Qu'elle ajoute que Nina Ricci qui a appliqué cet usage à plusieurs reprises, ne saurait aujourd'hui s'y dérober.

Considérant ceci exposé que le contrat précise simplement s'agissant des appuis publicitaires (article 5-3 des conditions générales) que :

" Les appuis publicitaires et promotionnels ainsi que le matériel de démonstration et de publicité sur le lieu de vente sont fournis au distributeur agréé dans la mesure de ses besoins et des possibilités de Nina Ricci ".

" Le distributeur agréé reçoit ces appuis et ce matériel gratuitement pour autant que leur valeur ne dépasse pas 5 % des achats effectués dans l'année. Au cas où ce pourcentage serait dépassé, il serait demandé au distributeur agréé une participation aux frais de publicité sur le lieu de vente correspondant au montant du dépassement ".

Qu'aucune disposition contractuelle ne prévoit donc de participation de Nina Ricci aux frais de vitrine.
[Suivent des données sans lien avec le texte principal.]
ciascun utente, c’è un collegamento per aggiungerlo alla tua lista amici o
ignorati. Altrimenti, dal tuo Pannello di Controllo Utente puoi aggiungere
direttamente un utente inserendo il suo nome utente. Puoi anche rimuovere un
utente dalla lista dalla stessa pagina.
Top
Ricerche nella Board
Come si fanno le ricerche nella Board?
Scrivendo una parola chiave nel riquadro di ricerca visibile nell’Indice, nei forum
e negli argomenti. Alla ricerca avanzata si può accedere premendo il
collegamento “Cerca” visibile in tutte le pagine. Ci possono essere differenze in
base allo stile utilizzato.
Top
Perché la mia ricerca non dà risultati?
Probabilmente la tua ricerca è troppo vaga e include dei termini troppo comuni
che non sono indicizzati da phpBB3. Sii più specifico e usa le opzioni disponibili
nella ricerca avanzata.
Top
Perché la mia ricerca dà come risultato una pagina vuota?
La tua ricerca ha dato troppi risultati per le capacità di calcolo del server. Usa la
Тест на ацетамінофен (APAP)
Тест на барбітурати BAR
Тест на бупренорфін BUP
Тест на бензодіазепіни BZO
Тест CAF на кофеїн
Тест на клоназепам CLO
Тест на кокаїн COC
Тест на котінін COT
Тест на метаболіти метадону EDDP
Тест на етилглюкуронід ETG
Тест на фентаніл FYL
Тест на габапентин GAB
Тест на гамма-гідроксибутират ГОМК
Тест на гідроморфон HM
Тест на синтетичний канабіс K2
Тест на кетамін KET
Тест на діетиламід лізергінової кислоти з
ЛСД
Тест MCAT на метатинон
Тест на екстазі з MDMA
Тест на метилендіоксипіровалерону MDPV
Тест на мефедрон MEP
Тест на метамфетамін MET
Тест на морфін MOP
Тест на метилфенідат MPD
Considérant par ailleurs qu'il résulte des pièces mises aux débats que Nina Ricci n'a émis qu'une seule fois, en mars 1998, un avoir et ce au titre de la participation publicitaire et non à titre de contribution aux frais de vitrine.

Que s'il est exact que d'autres parfumeurs ont consenti des ristournes à Mme Gillardo, les documents produits ne précisent pas, à l'exception de Givenchy, que ce soit au titre d'une participation aux frais de vitrine.
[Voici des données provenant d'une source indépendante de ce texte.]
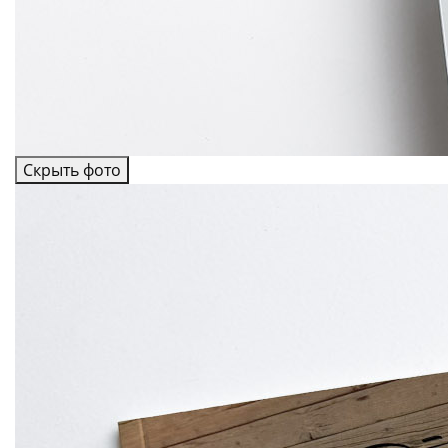
Скрыть фото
Qu'un usage dit " professionnel " impliquant par essence une continuité dans le temps et une certaine généralité au sein de cette profession, Mme Gillardo ne peut se prévaloir en l'espèce d'un quelconque usage.
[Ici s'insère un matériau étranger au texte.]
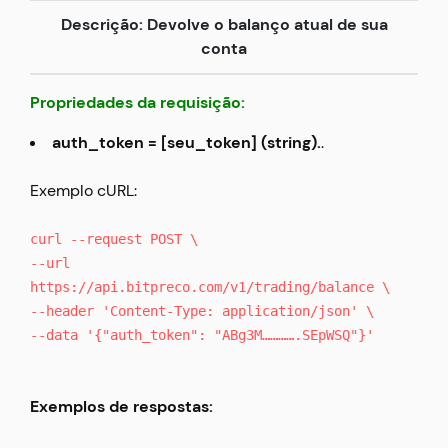
Descrição: Devolve o balanço atual de sua
conta
Propriedades da requisição:
auth_token = [seu_token] (string).
.
Exemplo cURL:
curl --request POST \
--url
https://api.bitpreco.com/v1/trading/balance \
--header 'Content-Type: application/json' \
--data '{"auth_token": "ABg3M………….SEpWSQ"}'
Exemplos de respostas:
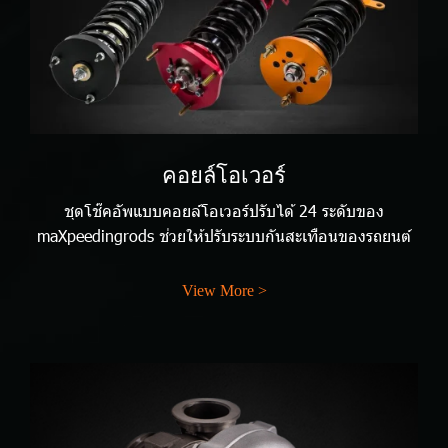
คอยล์โอเวอร์
ชุดโช๊คอัพแบบคอยล์โอเวอร์ปรับได้ 24 ระดับของ
maXpeedingrods ช่วยให้ปรับระบบกันสะเทือนของรถยนต์
View More >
Qu'en conséquence le jugement doit être confirmé en ce qu'il l'a débouté de sa demande de ce chef.

III- Sur la demande de Nina Ricci en paiement de dommages et intérêts pour procédure abusive

Considérant que le jugement entrepris étant assorti de l'exécution provisoire sans constitution de garantie, l'appel formé par Mme Gillardo ne peut être qualifié de dilatoire,

Considérant par ailleurs que Nina Ricci ne rapporte pas la preuve que la présente procédure a été introduite par Mme Gillardo dans le but de nuire à ses intérêts.

Que la Cour n'a pas à apprécier le caractère des autres procédures introduites par Mme Gillardo.

Que dans ces conditions Nina Ricci sera déboutée de sa demande en paiement de dommages et intérêts de ce chef.

IV- Sur l'article 700 du NCPC

Considérant que Mme Gillardo qui succombe sera déboutée de sa demande.

Considérant en revanche que l'équité commande d'allouer à Nina Ricci pour les frais hors dépens par elle engagés en appel une somme supplémentaire de 20.000 F, les premiers juges ayant fait une exacte appréciation des frais de première instance.

Par ces motifs : Confirme le jugement entrepris en toutes ses dispositions, Y ajoutant, Déboute Nina Ricci de sa demande en paiement de dommages et intérêts pour procédure abusive et de celle tendant à voir ordonner la publication du présent arrêt, Condamne Mme Gillardo à payer à Nina Ricci une somme supplémentaire de vingt mille francs (20.000 F) en application de l'article du nouveau Code de procédure civile, la condamne aux dépens d'appel, admet Me Olivier Avoué au bénéfice de l'article 699 du nouveau Code de procédure civile.